GIVEN ENTRIES -
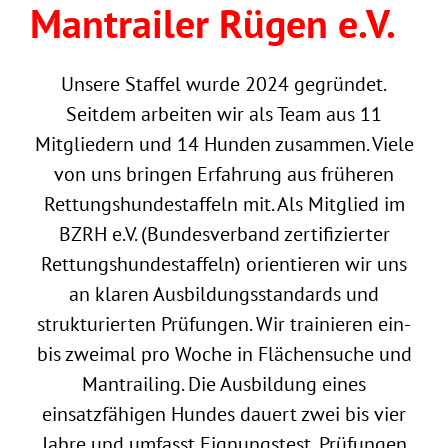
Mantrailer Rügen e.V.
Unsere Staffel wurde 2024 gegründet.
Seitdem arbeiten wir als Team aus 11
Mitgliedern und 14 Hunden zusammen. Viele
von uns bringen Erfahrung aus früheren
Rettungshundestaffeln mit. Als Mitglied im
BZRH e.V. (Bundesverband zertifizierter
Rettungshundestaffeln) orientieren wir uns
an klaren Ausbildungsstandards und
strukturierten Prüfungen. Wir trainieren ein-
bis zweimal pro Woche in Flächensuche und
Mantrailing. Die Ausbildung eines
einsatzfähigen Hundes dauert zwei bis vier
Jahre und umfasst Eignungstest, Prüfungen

TRY IT -
Copy all of the entries verbatim, leaving out any pictures they contain.

EXPECTED ANSWER -
Mantrailer Rügen e.V.
Unsere Staffel wurde 2024 gegründet.
Seitdem arbeiten wir als Team aus 11
Mitgliedern und 14 Hunden zusammen. Viele
von uns bringen Erfahrung aus früheren
Rettungshundestaffeln mit. Als Mitglied im
BZRH e.V. (Bundesverband zertifizierter
Rettungshundestaffeln) orientieren wir uns
an klaren Ausbildungsstandards und
strukturierten Prüfungen. Wir trainieren ein-
bis zweimal pro Woche in Flächensuche und
Mantrailing. Die Ausbildung eines
einsatzfähigen Hundes dauert zwei bis vier
Jahre und umfasst Eignungstest, Prüfungen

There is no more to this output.